Whatizit (21) is a text processing system that allows you to do text mining tasks on text. The tasks are defined by a series of pipelines. The description of each text processing step can be found in the on line documentation of the tool (http://www.ebi.ac.uk/webservices/whatizit/info.jsf). Optionally, instead of providing the text to be analysed, users can supply a term query. This will result in the retrieval of publicly available (i.e in MEDLINE) abstracts matching the terms in the query and their consequent annotation by the pipeline of your choice. Whatizit can identify molecular biology terms and link them to publicly available databases. Terms identified by the system are wrapped with XML tags that carry additional information, such as the primary keys to the databases where all the relevant information is kept. This service is highly appreciated by people who are reading literature and need to quickly find more information about the query term, e.g. its Uniprot id, MEDLINE references, UniProt/Swiss-Prot keywords, Gene Ontology (GO) terms and the NCBI Taxonomy. The Whatizit Web Service is available as a SOAP implementation and as a streamed servlet. The methods available through the SOAP interface are presented in Table 2.

Table 2.

Methods available in the Whatizit Web Service

getPipelineStatus	Returns a list of available pipelines (text processing tasks) together with their current status (available/under maintenance) and a description of what they do.
contact	Takes two parameters, the name of a pipeline and the text to be annotated. The text is sent to the specified pipeline and returned with all the annotation in place.
queryPmid	Takes two parameters, the name of a pipeline and a pmid. The system retrieves the specified pmid and sends it for annotation to the given pipeline.
search	Takes two parameters, the name of a pipeline and a term query. The system preforms the retrieval based on the term query and sends the results for annotation to the given pipeline.

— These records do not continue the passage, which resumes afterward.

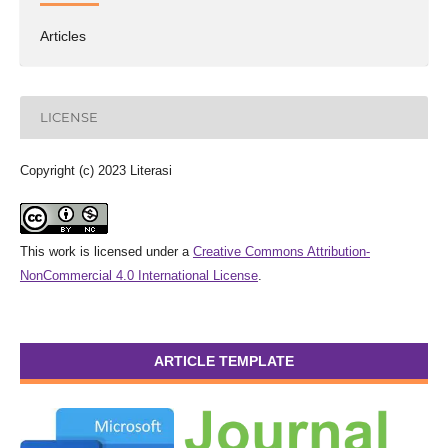
Articles
LICENSE
Copyright (c) 2023 Literasi
This work is licensed under a
Creative Commons Attribution-
NonCommercial 4.0 International License
.
ARTICLE TEMPLATE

Methods available in the Whatizit Web Service

CURRENT IMPLEMENTATION

Most of the EBI services presented here are implemented using a common Perl-based framework. These are tightly integrated with EBI hardware and middleware infrastructure and provide a uniform interface to the user. SOAP::Lite 0.60 was selected as the SOAP toolkit as it has proven to be the most stable. Sun's JAX-WS RI 2.0 is used for the WSDbfetch and Whatizit implementations. These provide for basic methods: runApp, checkStatus, getResults and poll, which are summarized as follows: The runApp method (where App is the name of the application, i.e. runFasta, runClustalW etc) is used to submit a job to the EBI job dispatcher. This method accepts two inputs: an InputParams structure with the options to be passed to the application, and a string array with the sequences. The job can be submitted in two modes: synchronous and asynchronous. In both cases, the server returns a job identifier which can be used to retrieve the results (Figure 4). Examples of client programs were shown in Figures 1–3.

Figure 4.

Methods and message flow diagram for EBI Web Services.

COMBINING WEB SERVICES

One of the main advantages of Web Services is that researchers can easily construct bioinformatics workflows and pipelines combining two or more Web Services to solve complex biological tasks such as protein function prediction, genome annotation, microarray analysis, etc. Users can customize any analytical protocol by combining services available from different locations. Services, thus become building blocks that can be exchanged, allowing flexibility and robustness. Workflow protocols can be created as either simple scripts or using graphical workflow tools such as Taverna (22) or Triana (23). A summary of other Web Services available from the EBI is presented in Table 3. There is also a wide range of Web Services available worldwide, with those provided by the NCBI Entrez Programming Utilities (24), the DNA Databank of Japan (DDBJ) (25) and the Kyoto Encyclopedia of Genes and Genomes (KEGG) (26) being the most commonly used in bioinformatics. Additional tools and databases include PathPort/ToolBus tools (27), BioMOBY (28) BIND (29). A more comprehensive list and description of the services available can be found at the Web Services EBI pages (http://www.ebi.ac.uk/Tools/webservices/).

Table 3.

Examples of SOAP Web Services provided by the European Bioinformatics Institute

Service	Description
CiteXplore	Retrieve data from the Citation database
MSD API	Access to data and tools from the Macromolecular Structures database. (1)
Integr8	Provides access to a subset of the data available in Integr8 (30).
ChEBI	Allows you to retrieve entries from the ChEBI database. (31)
Martservice	Provides access to the resources in the Biomart Central Server (32)
OntologyLookup	Provides a Web Service interface to query multiple ontologies from a single location with a unified output format. (33)
SOAPLAB	Unified access to different bioinformatics packages (1)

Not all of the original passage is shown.